通りかかった小道を見たとき、心臓がどくりと鳴った。
あたしは思わず功の腕をつかんだ。
「パン買いたいからついてきて」
「弁当じゃないんだ。珍しい」
彼の言葉を無視するような形で近くのコンビニに功を連れ込む。
コンビニには同じ高校の人がレジの前に列を作っていた。
あたしはパン売り場まで来ると、功の腕を離す。
功はパン売り場に並んでいるパンを見つめていた。
パンを買う気もなかったあたしは適当な菓子パンを見繕い、レジまで行く。
功はその後をひょいとついてきた。
あたしの番がやってきてパンを購入する。そして、お店の外に出て美枝の姿がなかったことにほっとする。
あたしはさっき美枝を見つけたのだ。それも頬を赤らめ、照れたような表情を浮かべていた。彼女が一人ならいい。功は彼女に気付き、彼女の傍に行くだろう。でも、彼女の傍には彼が立っていたのだ。
彼にとっては幼馴染でも、美枝にとって彼はどんな存在なのかが分からなかった。
学校を出ると、いつのまにか鮮やかな夕焼けが辺りを包み込んでいた。
その曖昧な光は一日中憂鬱な過ごさせたあたしにある記憶を呼び起こさせた。
「柚月はどこを受けるんだ?」
部活を引退し、勉強を教えてくれとせがむようになってきた、功のペンの動きが止まる。
そのとき、窓辺から差し込んできた艶やかな夕焼けが、今の夕焼けが似ていたのだと思い出す。

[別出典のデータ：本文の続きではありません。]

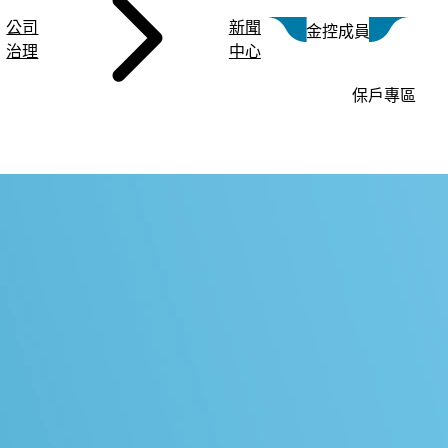
公司
新聞
金控成員
治理
中心
保戶專區
APP
明
海上保險
信用卡理賠說明
其他保險
富邦產物保險APP
覽
海上保險總覽
信用卡綜合保險理賠
其他保險總覽
運輸險
寵物險(官網專案)
案
責任險
寵物險(好市多專案)
案
寵物險(寵物公園專案)
案
手機險(官網專案)
行動裝置保險(限定通路)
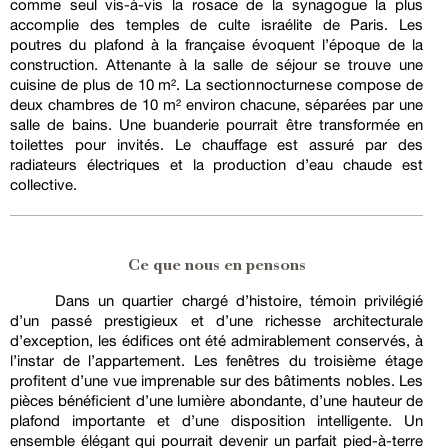
comme seul vis-à-vis la rosace de la synagogue la plus
accomplie des temples de culte israélite de Paris. Les
poutres du plafond à la française évoquent l’époque de la
construction. Attenante à la salle de séjour se trouve une
cuisine de plus de 10 m². La section nocturne se compose de
deux chambres de 10 m² environ chacune, séparées par une
salle de bains. Une buanderie pourrait être transformée en
toilettes pour invités. Le chauffage est assuré par des
radiateurs électriques et la production d’eau chaude est
collective.
Ce que nous en pensons
Dans un quartier chargé d’histoire, témoin privilégié
d’un passé prestigieux et d’une richesse architecturale
d’exception, les édifices ont été admirablement conservés, à
l’instar de l’appartement. Les fenêtres du troisième étage
profitent d’une vue imprenable sur des bâtiments nobles. Les
pièces bénéficient d’une lumière abondante, d’une hauteur de
plafond importante et d’une disposition intelligente. Un
ensemble élégant qui pourrait devenir un parfait pied-à-terre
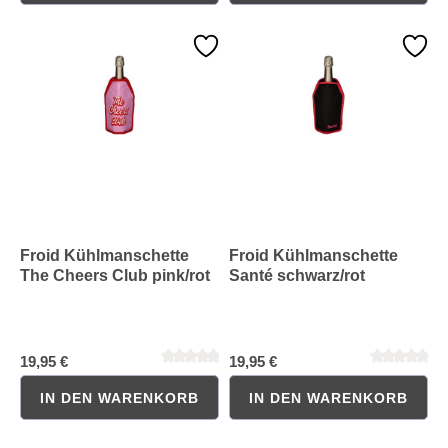
Durchschnittliche Bewertung von 0 von 5 Sternen
Durchschnittliche Bewertung 
Froid Kühlmanschette
Froid Kühlmanschette
The Cheers Club pink/rot
Santé schwarz/rot
19,95 €
19,95 €
IN DEN WARENKORB
IN DEN WARENKORB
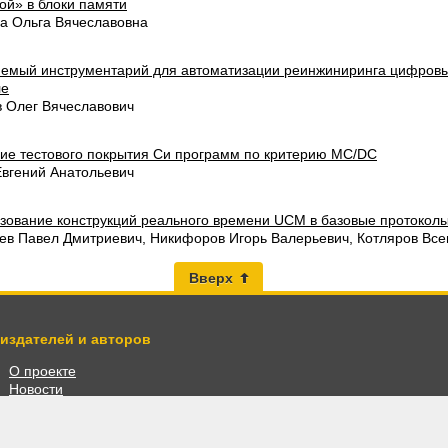
ой» в блоки памяти
а Ольга Вячеславовна
емый инструментарий для автоматизации реинжиниринга цифровы
ле
 Олег Вячеславович
ие тестового покрытия Си программ по критерию MC/DC
Евгений Анатольевич
зование конструкций реального времени UCM в базовые протокол
ев Павел Дмитриевич, Никифоров Игорь Валерьевич, Котляров Все
Вверх
 издателей и авторов
О проекте
Новости
Разместить книги
Личный кабинет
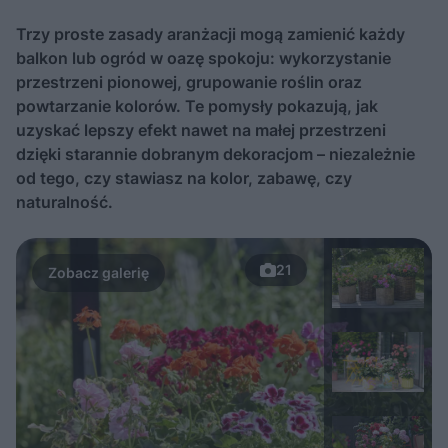
Trzy proste zasady aranżacji mogą zamienić każdy
balkon lub ogród w oazę spokoju: wykorzystanie
przestrzeni pionowej, grupowanie roślin oraz
powtarzanie kolorów. Te pomysły pokazują, jak
uzyskać lepszy efekt nawet na małej przestrzeni
dzięki starannie dobranym dekoracjom – niezależnie
od tego, czy stawiasz na kolor, zabawę, czy
naturalność.
21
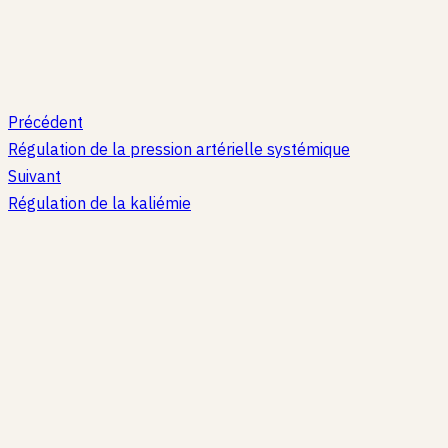
Précédent
Régulation de la pression artérielle systémique
Suivant
Régulation de la kaliémie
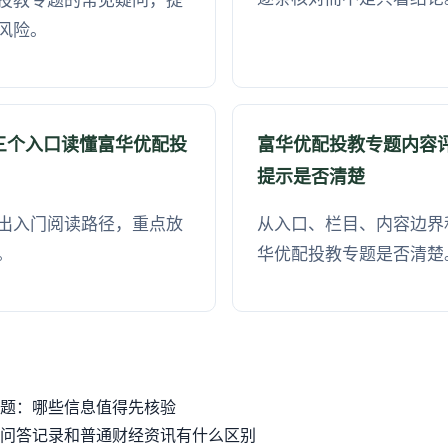
投教专题的常见疑问，提
风险。
三个入口读懂富华优配投
富华优配投教专题内容
提示是否清楚
出入门阅读路径，重点放
从入口、栏目、内容边界
。
华优配投教专题是否清楚
题：哪些信息值得先核验
问答记录和普通财经资讯有什么区别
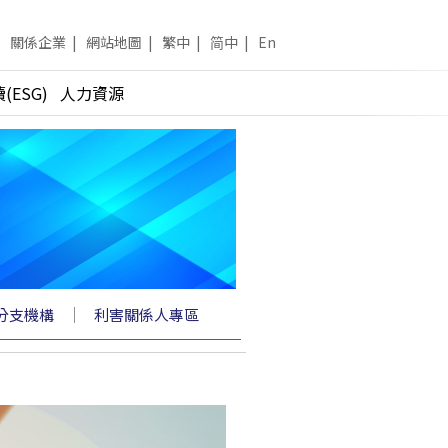
關係企業
|
網站地圖
|
繁中
|
简中
|
En
(ESG)
人力資源
｜
分支機構
利害關係人專區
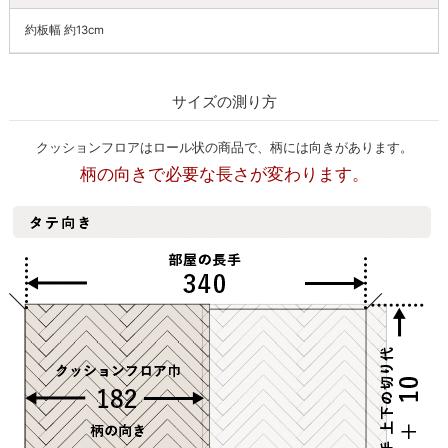
約板幅 約13cm
サイズの測り方
クッションフロアはロール状の商品で、柄には向きがあります。
柄の向きで必要な長さが変わります。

彼のまっすぐな瞳があたしの姿を捉え、彼の言葉にドキッとしていた。
「S高校」
それは今通っている高校だった。そこを選んだのはただ家から近いし、まず確実に合格するからだ。
「そこを受けるんだ。じゃあ、俺もそうしようかな。サッカーも強いし」
流れるように聞こえてきた言葉を最初、聞き流していた。
だが、言葉の意味に気づき功を見る。
功は笑顔を浮かべる。
「本気なの? 今の成績だと厳しいよ」
「本気。結局、高校まで一緒になりそうだな」
「功が受かったらね」
安全圏を選んだあたしとは違い、彼のそのときの成績は落ちてもおかしくないほどだった。
「大丈夫。受かるから」
自分を励ますような言葉がほほえましくなる。
あたしはそのときに言いようのない嬉しさを感じていた。
あたしも功も無事に合格し、彼も彼の両親もあたしが驚くほどに喜んでいた。
だが、功が喜んだ理由はそうでなかったんだと知った。
「柚月が落ちてなくてよかった」
「二年のときからAしかとったことないのに落ちるわけないよ」
「俺に勉強教えてくれていたから、自分の勉強ができなくなくなったんじゃないかなって思ってさ」
年があけて、彼はあたしに勉強を教えなくていいと言い出していた。
以前より成績があがったにせよ、安全圏には程遠い彼をほうっておけなくて、強引に勉強を教えていたのだ。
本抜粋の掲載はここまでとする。